→ **Requirement**
Scan the records beneath this line for the line holding "For every named" and the line holding "News (45, 247)", then transcribe exactly those two and all lines between.

→ **Extracted information**
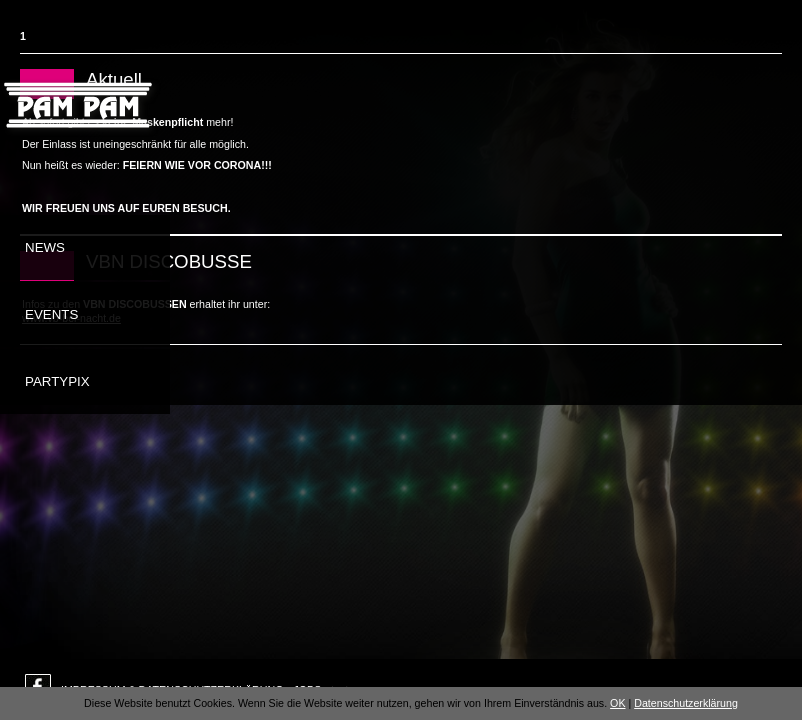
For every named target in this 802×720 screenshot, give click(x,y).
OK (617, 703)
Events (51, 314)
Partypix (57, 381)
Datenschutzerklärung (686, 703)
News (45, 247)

* * *

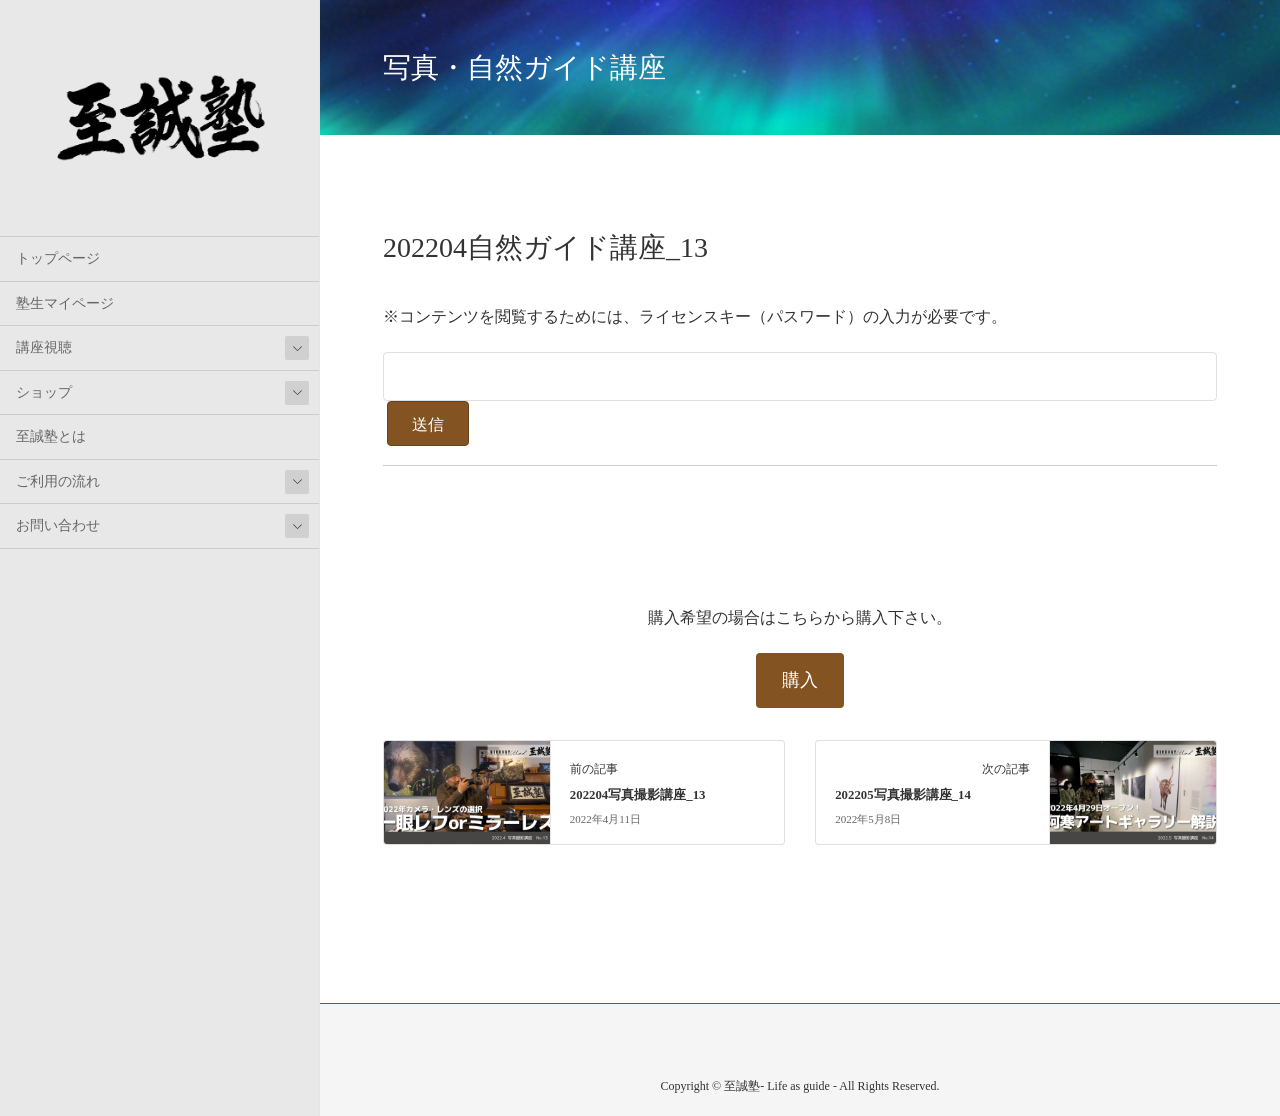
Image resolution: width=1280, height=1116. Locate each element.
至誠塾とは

→ **Finished task**
For every named target in this 802×720 screenshot, give click(x,y).
OK (617, 703)
Events (51, 314)
Partypix (57, 381)
Datenschutzerklärung (686, 703)
News (45, 247)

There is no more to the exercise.